WASHINGTON, April 15, 2015 – Members of the House Judiciary Committee on Tuesday debated the effectiveness of the new enforcement policy that the Obama administration ordered for U.S. Immigration and Customs Enforcement (ICE), which include prioritizing the detainment of criminal illegal immigrants.
ICE Director Sarah Saldaña, the hearing’s only witness, said the Department of Homeland Security’s new enforcement and removal policy “places the top priority on national security threats, convicted felons, gang members and illegal entrants apprehended at the border.”
However, Chairman Bob Goodlatte, R-Va., said the new policy is causing fewer apprehensions of illegal aliens who commit serious crimes.
”As the Obama administration consistently shrinks the universe of criminal and unlawful aliens that [ICE] can remove, ICE apprehensions have decreased by 40 percent since this time last year,” Goodlatte said.
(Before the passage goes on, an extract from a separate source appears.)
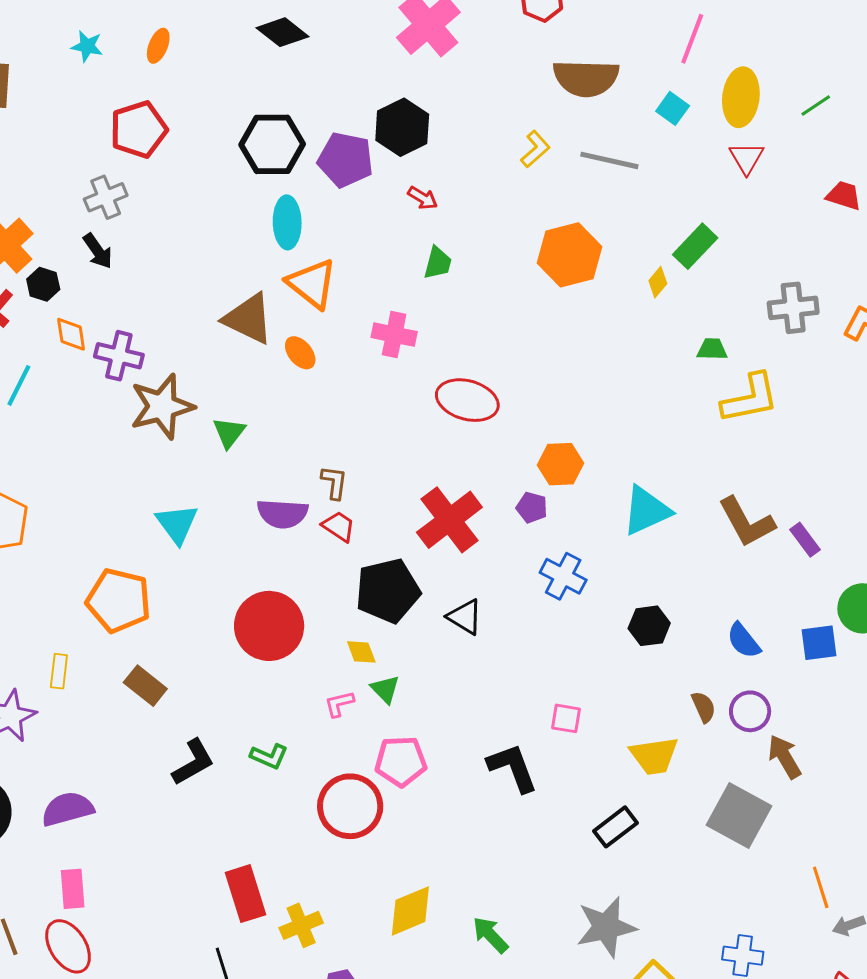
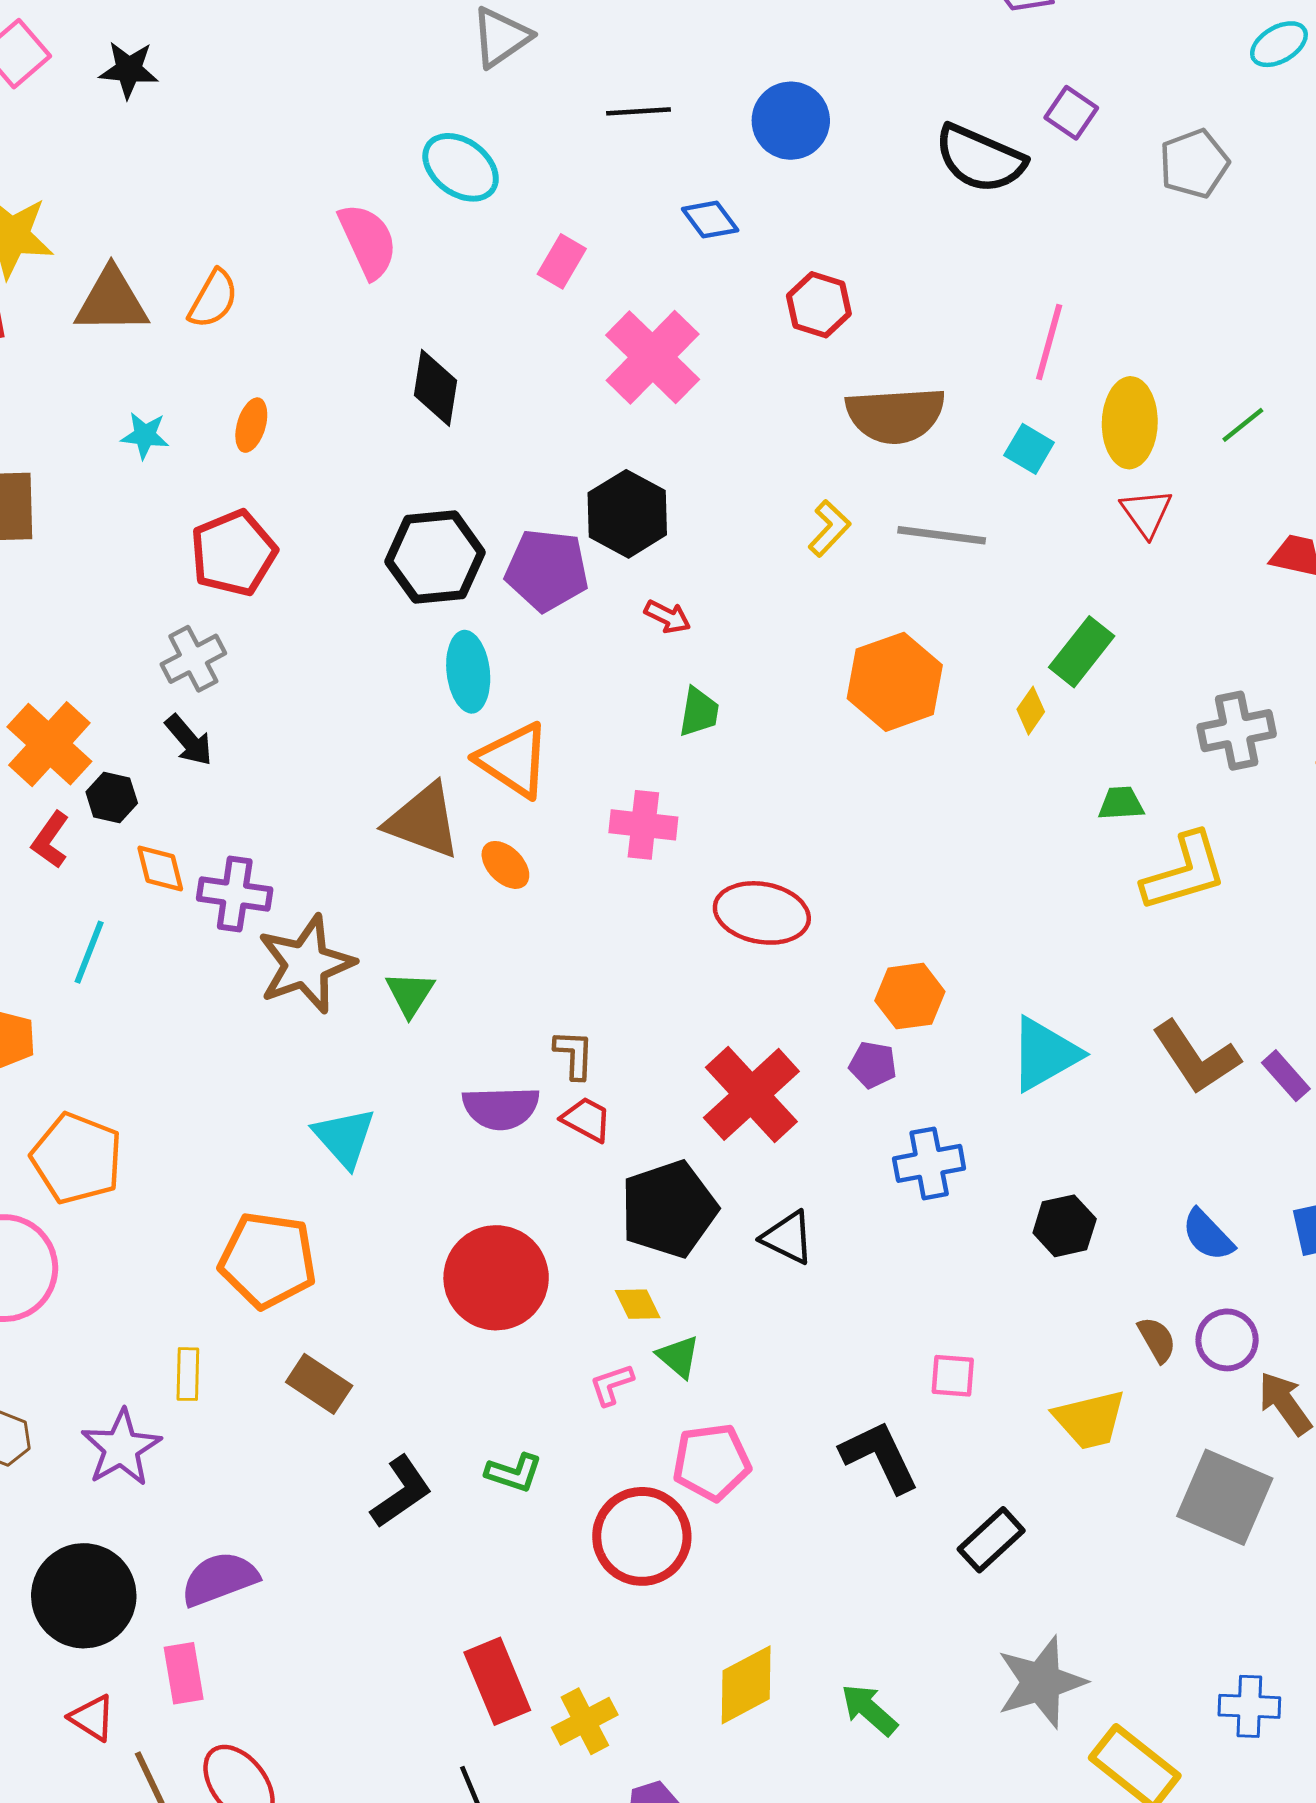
black diamond: (283, 32) -> (435, 388), turned 66
blue cross: (563, 576) -> (929, 1163), turned -33
black rectangle: (615, 827) -> (991, 1540), moved
pink rectangle: (73, 889) -> (184, 1673), moved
President Barack Obama’s executive order issued last November sets tiers of priority for deportation. According to Saldaña, the top priority is for convicted felons. The second tier is for those convicted of significant or multiple misdemeanors, those who cannot establish that they have been physically present in the U.S. continuously since Jan. 1, 2014, and those who have significantly abused the visa or visa waiver programs. The third priority, she said, is for those who are not criminals but who have failed to abide by a final order of removal issued on or after Jan. 1, 2014.
Rep. Zoe Lofgren, D-Calif., said the prioritization policy makes sense, because during the Bush administration, “ICE regularly conducted workplace raids,” resulting in the agency arresting and deporting immigrants that “have never been convicted of serious crime….many helping to grow the economy and put food on the table.”
However, Rep. Trey Gowdy, R-S.C., said the president is essentially asking ICE officers “to stop enforcing entire segments of our immigration law.”
“Last year President Obama declared unilaterally almost 5 million illegal aliens would receive deferred action,” as well as benefits, Gowdy said. “Folks may like the president’s policy, they may wish the policy were the law, but one person does not make law in a republic,” Gowdy said.
Other executive actions issued by President Obama last year included an initiative that provides three-year deferrals from enforcement actions, up from two years under the original program, as well as a Deferred Action for Parents of Americans and Lawful Permanent Residents program (DAPA) to provide work permits to illegal immigrants who have been in the country for at least five years and have children. These programs are under a court injunction.
Farm groups are concerned that a number of agricultural workers will apply for the DAPA program and leave for other jobs. Some experts, however, say farmworkers may be reluctant to risk coming forward to apply for temporary legal status.